発行:県教育センター 〒###-#### XX市XX区XXX#番#号

           TEL ###-###-####

           FAX ###-###-###

====================================


「全然関係なさそう」

「くっそ……」

 そこからしばし、それっぽいフォルダを片っ端から開けまくり、闇雲にテスト問題のデータを探す。しかし徒に時間が過ぎていくのみ。

「あ、成績の様式見っけ。全部評定5にしたヤツ捏造していい?」

「期末テスト終わってもないのに、そんなことしても意味ないだろ」

「そっかー。じゃあさ、ここに問題行動記録用紙ってファイルがあるんだけど、絶対アタシの汚点が残ってるでしょ。抹消できる……あーだめだ。これも様式じゃん。つまり紙ベースで残しているのか。アタシのそれを探して抹消する任意ミッションを追加していい?」

 以前さ、進路指導主事がeスポーツ同好会の面子から癌を誘発される、とかほざいていたのを覚えているか? 今俺も癌になりそうだ。

 すると突然――

「Huh⁉︎」

 と誰かが声を上げた。あ……しまった。2人して画面に夢中で、巡回にお留守になってたわ。

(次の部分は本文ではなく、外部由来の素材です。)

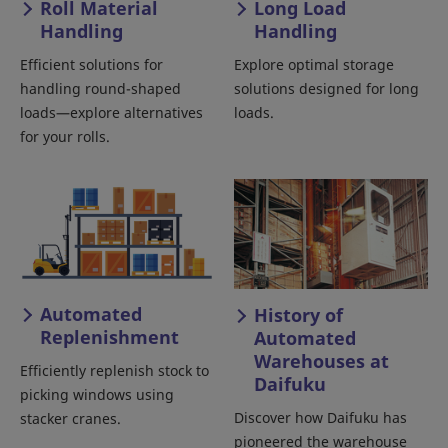
Roll Material
Long Load
Handling
Handling
Efficient solutions for
Explore optimal storage
handling round-shaped
solutions designed for long
loads—explore alternatives
loads.
for your rolls.
Automated
History of
Replenishment
Automated
Warehouses at
Efficiently replenish stock to
Daifuku
picking windows using
Discover how Daifuku has
stacker cranes.
pioneered the warehouse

「お前ら動くなっ! 両手を上げて、こっちを向いて立てっ!」

 サイとパンダの2名が、両側から挟むように迫ってくる。手には放電するスタンガン。ヤベェどうしよう? チラとカレンを見ると、彼女は戸惑うことも怒るわけでもなく、平然としている。ノシノシと更に歩み寄ってくる警備員。近くに来ると、本当に大柄だな。サスペンダーの鎖骨あたりに付けている、無線機に向かって話しかける。

「本部、本部へ。コソ泥を発見。倉庫に連行する」

「菅さん? 菅さんはどこだ?」

「窓の外で伸びてる」

 カレンは、あっけらかんと白状した。

「おい、早く手を上げろ……ん? 何を持っている⁉︎ 俺の目の前に投げろっ!」

「あいよ」

 カレンがポンと投げ捨てると、その煙玉の導火線には火がついていた。すぐにボンと弾ける。

「うわっ⁉︎」

 たちまち一帯が煙で覆われた。すかさずカレンが俺の手を引いて喚く。